After transitioning from Missouri to San Francisco, where I lived for 5 years, I moved to Colorado. Traveling, hiking and camping in Colorado with my family in the 50’s and 60’s, I fell in love with the mountains, landscape and climate. I always knew I would find my way to Colorado.

It didn’t take long before I became a guest lecturer on the adjunct faculty at Denver University. One night, in 1995, when I was teaching a class of adult MBA students, we got into a meaningful discussion about “balance of life”. We talked about the importance, the need to rejuvenate ourselves in our free time by engaging in things we enjoy and are passionate about. Afterwards, one of the students asked me, “You asked us about what we enjoy that recharges our batteries, what about you? What are you passionate about?” I told him about my interest in Native Americans, their culture, and my appreciation for the photographs of Edward Curtis. He responded, “Well you know, we have some Curtis photographs here at the university, in the special collections library downstairs.” I said, “Really!? Cool, I’ll check it out. Thanks.”

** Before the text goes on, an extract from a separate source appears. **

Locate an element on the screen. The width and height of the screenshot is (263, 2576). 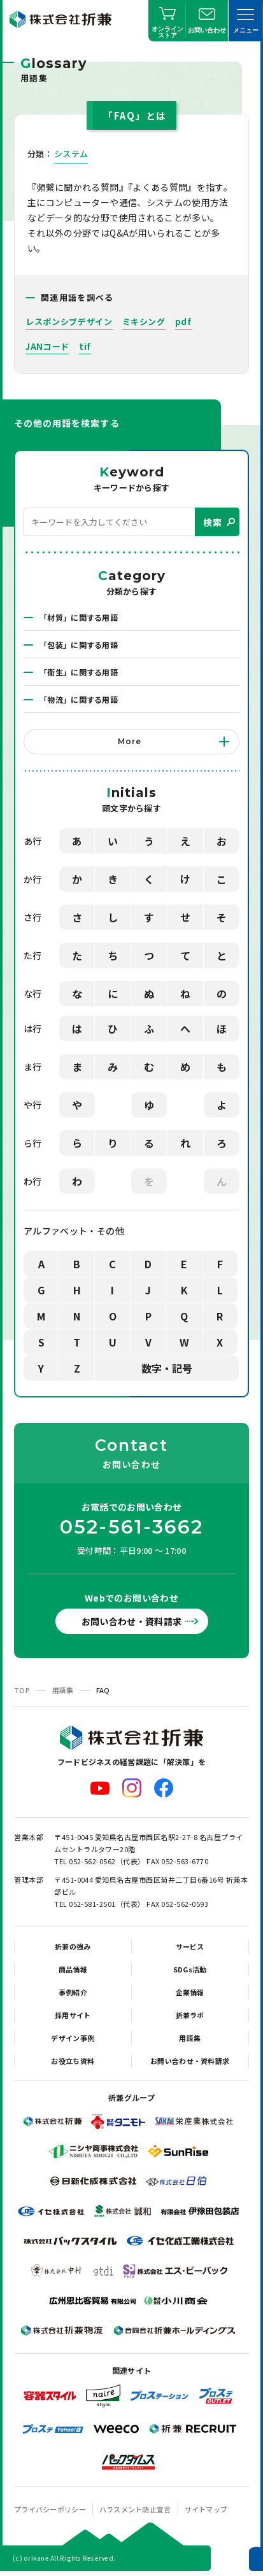 「材質」に関する用語 is located at coordinates (78, 617).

Three months later, I went to the special collections library and asked the curator, Steve Fisher, if they had some Curtis photographs there. He said, “Yes we do, but we’re really busy right now. Why don’t you come back at winter break?” Three more months passed. I made an appointment with the curator to see what they had. It was the middle of December. Steve Fisher escorted me downstairs to the vault. It was eerily dimly lit, empty and quiet with all the students and staff gone. He brought me to the high security doors protecting the valuable contents residing in the climate controlled vault. He had me look away as he pushed the numbered buttons entering the code to open the vault. The shelves, ladened with rare old books and manuscripts, were mounted on rollers and glided sideways apart allowing us access to the aisle with the Curtis prints. In the dim light, I peered to the back of the aisle and saw the glint of the gold leaf lettering embossed on the Moroccan leather folios and text books. In that moment I realized we didn’t have “some” Curtis photographs; we had all 20 folios and all 20 books! We had a complete, intact, 20-volume set of Curtis’s master work, “The North American Indian

The curator asked what I would like to see first. I said, “Folio number I, the Navaho and the Apache”. We lifted Folio I off the shelf and took it to the viewing room. Following the protocol, I put on the white cotton gloves and he left the room locking the door. I opened the folio and started going through the large folio prints one by one. After all the visits I’ve had over the years to museums and libraries around the country, requesting to see their Curtis collections, and in some cases being denied or kicked out after I was apparently overly persistent, I couldn’t believe what I was seeing.  They were all printed on the fine Japanese tissue paper, considered by many collectors as the most preferred because of their unique magical sense of light and depth. As I approached and came to Plate 28, “Canon De Chelly”, tears started to well up in my eyes. I had to back away from the table so my tears wouldn’t fall on these rare invaluable prints.

I had been teaching at the university since 1985. And literally, right under my nose, under my feet, downstairs below resided something I had been studying and seeking most of my adult life. Curtis’s Magnus Opus had been very well preserved, right here, in arid Colorado, all this time since 1938 in our climate controlled vault. No humidity, no sunlight, nobody touching them with their oily fingers. I realized I was looking at the best set of Curtis’s photogravures I had ever seen. A uniquely American treasure.